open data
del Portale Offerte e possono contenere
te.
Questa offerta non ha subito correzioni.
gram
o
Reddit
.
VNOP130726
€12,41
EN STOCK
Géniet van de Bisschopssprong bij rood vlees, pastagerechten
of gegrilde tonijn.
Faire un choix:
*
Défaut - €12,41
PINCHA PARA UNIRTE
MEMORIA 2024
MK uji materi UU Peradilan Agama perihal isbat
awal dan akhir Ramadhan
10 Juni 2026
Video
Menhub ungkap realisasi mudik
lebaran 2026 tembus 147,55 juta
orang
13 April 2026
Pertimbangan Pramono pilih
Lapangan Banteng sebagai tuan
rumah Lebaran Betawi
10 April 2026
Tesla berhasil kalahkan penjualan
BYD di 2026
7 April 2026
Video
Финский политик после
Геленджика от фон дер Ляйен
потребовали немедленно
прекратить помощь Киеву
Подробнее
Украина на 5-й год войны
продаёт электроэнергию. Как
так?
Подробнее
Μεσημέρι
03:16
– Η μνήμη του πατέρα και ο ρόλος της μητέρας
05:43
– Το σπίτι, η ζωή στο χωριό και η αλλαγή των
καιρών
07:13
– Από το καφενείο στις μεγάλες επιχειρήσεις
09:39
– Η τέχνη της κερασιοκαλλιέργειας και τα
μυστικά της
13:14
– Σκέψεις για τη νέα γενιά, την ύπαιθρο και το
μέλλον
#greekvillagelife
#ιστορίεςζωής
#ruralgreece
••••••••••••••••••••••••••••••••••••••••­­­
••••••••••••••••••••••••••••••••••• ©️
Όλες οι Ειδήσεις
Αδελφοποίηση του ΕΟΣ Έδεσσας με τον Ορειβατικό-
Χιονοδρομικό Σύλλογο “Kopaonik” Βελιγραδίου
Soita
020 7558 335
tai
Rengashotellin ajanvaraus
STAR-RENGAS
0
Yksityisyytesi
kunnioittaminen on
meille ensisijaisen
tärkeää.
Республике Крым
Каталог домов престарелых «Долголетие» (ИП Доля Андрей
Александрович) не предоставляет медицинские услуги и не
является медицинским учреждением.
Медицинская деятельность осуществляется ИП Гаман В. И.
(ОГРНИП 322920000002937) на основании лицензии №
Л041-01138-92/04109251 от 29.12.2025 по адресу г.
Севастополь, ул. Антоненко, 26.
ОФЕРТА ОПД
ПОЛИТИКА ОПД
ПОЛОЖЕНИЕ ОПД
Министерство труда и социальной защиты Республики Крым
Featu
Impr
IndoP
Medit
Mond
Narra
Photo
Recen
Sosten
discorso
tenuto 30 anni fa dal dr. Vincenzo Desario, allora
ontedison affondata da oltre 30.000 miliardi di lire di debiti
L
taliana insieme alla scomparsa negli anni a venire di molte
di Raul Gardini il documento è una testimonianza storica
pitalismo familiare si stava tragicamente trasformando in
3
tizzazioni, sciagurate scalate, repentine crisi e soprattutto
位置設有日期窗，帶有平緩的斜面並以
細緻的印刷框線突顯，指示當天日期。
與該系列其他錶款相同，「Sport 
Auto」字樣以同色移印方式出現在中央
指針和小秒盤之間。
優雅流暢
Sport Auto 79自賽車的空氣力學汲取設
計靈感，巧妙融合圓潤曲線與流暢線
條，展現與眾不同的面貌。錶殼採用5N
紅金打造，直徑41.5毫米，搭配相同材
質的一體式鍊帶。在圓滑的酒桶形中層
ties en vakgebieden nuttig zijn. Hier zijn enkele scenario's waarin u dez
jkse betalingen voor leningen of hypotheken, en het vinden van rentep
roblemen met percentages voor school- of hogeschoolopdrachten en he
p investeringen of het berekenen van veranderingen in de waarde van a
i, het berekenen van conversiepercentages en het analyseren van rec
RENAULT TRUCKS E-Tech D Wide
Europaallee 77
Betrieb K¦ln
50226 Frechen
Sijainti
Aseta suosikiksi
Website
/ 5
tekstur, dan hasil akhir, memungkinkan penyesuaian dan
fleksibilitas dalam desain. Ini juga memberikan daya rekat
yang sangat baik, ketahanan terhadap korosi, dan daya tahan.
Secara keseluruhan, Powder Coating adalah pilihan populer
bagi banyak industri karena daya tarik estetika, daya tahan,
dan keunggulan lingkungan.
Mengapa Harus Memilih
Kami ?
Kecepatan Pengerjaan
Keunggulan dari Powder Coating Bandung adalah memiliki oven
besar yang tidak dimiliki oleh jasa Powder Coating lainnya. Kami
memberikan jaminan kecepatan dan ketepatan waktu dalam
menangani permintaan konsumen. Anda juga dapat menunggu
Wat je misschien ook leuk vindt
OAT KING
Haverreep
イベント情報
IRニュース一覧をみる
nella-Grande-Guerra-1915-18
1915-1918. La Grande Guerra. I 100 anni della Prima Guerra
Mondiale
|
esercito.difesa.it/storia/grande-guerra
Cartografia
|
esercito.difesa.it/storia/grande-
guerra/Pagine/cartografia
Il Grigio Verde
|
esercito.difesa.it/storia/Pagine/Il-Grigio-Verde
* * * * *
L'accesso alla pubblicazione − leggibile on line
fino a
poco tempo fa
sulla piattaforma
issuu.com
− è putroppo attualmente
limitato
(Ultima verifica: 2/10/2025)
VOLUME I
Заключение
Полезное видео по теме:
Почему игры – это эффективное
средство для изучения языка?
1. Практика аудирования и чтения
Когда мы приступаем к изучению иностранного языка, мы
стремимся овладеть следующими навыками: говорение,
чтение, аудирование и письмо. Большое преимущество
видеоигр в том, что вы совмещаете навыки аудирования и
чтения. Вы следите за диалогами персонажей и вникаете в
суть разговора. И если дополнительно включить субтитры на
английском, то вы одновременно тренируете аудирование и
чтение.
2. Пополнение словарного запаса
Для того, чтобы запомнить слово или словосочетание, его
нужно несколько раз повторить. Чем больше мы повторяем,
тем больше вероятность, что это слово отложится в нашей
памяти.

+ + + + + + +

Each record must appear again, word for word.

open data
del Portale Offerte e possono contenere
te.
Questa offerta non ha subito correzioni.
gram
o
Reddit
.
VNOP130726
€12,41
EN STOCK
Géniet van de Bisschopssprong bij rood vlees, pastagerechten
of gegrilde tonijn.
Faire un choix:
*
Défaut - €12,41
PINCHA PARA UNIRTE
MEMORIA 2024
MK uji materi UU Peradilan Agama perihal isbat
awal dan akhir Ramadhan
10 Juni 2026
Video
Menhub ungkap realisasi mudik
lebaran 2026 tembus 147,55 juta
orang
13 April 2026
Pertimbangan Pramono pilih
Lapangan Banteng sebagai tuan
rumah Lebaran Betawi
10 April 2026
Tesla berhasil kalahkan penjualan
BYD di 2026
7 April 2026
Video
Финский политик после
Геленджика от фон дер Ляйен
потребовали немедленно
прекратить помощь Киеву
Подробнее
Украина на 5-й год войны
продаёт электроэнергию. Как
так?
Подробнее
Μεσημέρι
03:16
– Η μνήμη του πατέρα και ο ρόλος της μητέρας
05:43
– Το σπίτι, η ζωή στο χωριό και η αλλαγή των
καιρών
07:13
– Από το καφενείο στις μεγάλες επιχειρήσεις
09:39
– Η τέχνη της κερασιοκαλλιέργειας και τα
μυστικά της
13:14
– Σκέψεις για τη νέα γενιά, την ύπαιθρο και το
μέλλον
#greekvillagelife
#ιστορίεςζωής
#ruralgreece
••••••••••••••••••••••••••••••••••••••••­­­
••••••••••••••••••••••••••••••••••• ©️
Όλες οι Ειδήσεις
Αδελφοποίηση του ΕΟΣ Έδεσσας με τον Ορειβατικό-
Χιονοδρομικό Σύλλογο “Kopaonik” Βελιγραδίου
Soita
020 7558 335
tai
Rengashotellin ajanvaraus
STAR-RENGAS
0
Yksityisyytesi
kunnioittaminen on
meille ensisijaisen
tärkeää.
Республике Крым
Каталог домов престарелых «Долголетие» (ИП Доля Андрей
Александрович) не предоставляет медицинские услуги и не
является медицинским учреждением.
Медицинская деятельность осуществляется ИП Гаман В. И.
(ОГРНИП 322920000002937) на основании лицензии №
Л041-01138-92/04109251 от 29.12.2025 по адресу г.
Севастополь, ул. Антоненко, 26.
ОФЕРТА ОПД
ПОЛИТИКА ОПД
ПОЛОЖЕНИЕ ОПД
Министерство труда и социальной защиты Республики Крым
Featu
Impr
IndoP
Medit
Mond
Narra
Photo
Recen
Sosten
discorso
tenuto 30 anni fa dal dr. Vincenzo Desario, allora
ontedison affondata da oltre 30.000 miliardi di lire di debiti
L
taliana insieme alla scomparsa negli anni a venire di molte
di Raul Gardini il documento è una testimonianza storica
pitalismo familiare si stava tragicamente trasformando in
3
tizzazioni, sciagurate scalate, repentine crisi e soprattutto
位置設有日期窗，帶有平緩的斜面並以
細緻的印刷框線突顯，指示當天日期。
與該系列其他錶款相同，「Sport 
Auto」字樣以同色移印方式出現在中央
指針和小秒盤之間。
優雅流暢
Sport Auto 79自賽車的空氣力學汲取設
計靈感，巧妙融合圓潤曲線與流暢線
條，展現與眾不同的面貌。錶殼採用5N
紅金打造，直徑41.5毫米，搭配相同材
質的一體式鍊帶。在圓滑的酒桶形中層
ties en vakgebieden nuttig zijn. Hier zijn enkele scenario's waarin u dez
jkse betalingen voor leningen of hypotheken, en het vinden van rentep
roblemen met percentages voor school- of hogeschoolopdrachten en he
p investeringen of het berekenen van veranderingen in de waarde van a
i, het berekenen van conversiepercentages en het analyseren van rec
RENAULT TRUCKS E-Tech D Wide
Europaallee 77
Betrieb K¦ln
50226 Frechen
Sijainti
Aseta suosikiksi
Website
/ 5
tekstur, dan hasil akhir, memungkinkan penyesuaian dan
fleksibilitas dalam desain. Ini juga memberikan daya rekat
yang sangat baik, ketahanan terhadap korosi, dan daya tahan.
Secara keseluruhan, Powder Coating adalah pilihan populer
bagi banyak industri karena daya tarik estetika, daya tahan,
dan keunggulan lingkungan.
Mengapa Harus Memilih
Kami ?
Kecepatan Pengerjaan
Keunggulan dari Powder Coating Bandung adalah memiliki oven
besar yang tidak dimiliki oleh jasa Powder Coating lainnya. Kami
memberikan jaminan kecepatan dan ketepatan waktu dalam
menangani permintaan konsumen. Anda juga dapat menunggu
Wat je misschien ook leuk vindt
OAT KING
Haverreep
イベント情報
IRニュース一覧をみる
nella-Grande-Guerra-1915-18
1915-1918. La Grande Guerra. I 100 anni della Prima Guerra
Mondiale
|
esercito.difesa.it/storia/grande-guerra
Cartografia
|
esercito.difesa.it/storia/grande-
guerra/Pagine/cartografia
Il Grigio Verde
|
esercito.difesa.it/storia/Pagine/Il-Grigio-Verde
* * * * *
L'accesso alla pubblicazione − leggibile on line
fino a
poco tempo fa
sulla piattaforma
issuu.com
− è putroppo attualmente
limitato
(Ultima verifica: 2/10/2025)
VOLUME I
Заключение
Полезное видео по теме:
Почему игры – это эффективное
средство для изучения языка?
1. Практика аудирования и чтения
Когда мы приступаем к изучению иностранного языка, мы
стремимся овладеть следующими навыками: говорение,
чтение, аудирование и письмо. Большое преимущество
видеоигр в том, что вы совмещаете навыки аудирования и
чтения. Вы следите за диалогами персонажей и вникаете в
суть разговора. И если дополнительно включить субтитры на
английском, то вы одновременно тренируете аудирование и
чтение.
2. Пополнение словарного запаса
Для того, чтобы запомнить слово или словосочетание, его
нужно несколько раз повторить. Чем больше мы повторяем,
тем больше вероятность, что это слово отложится в нашей
памяти.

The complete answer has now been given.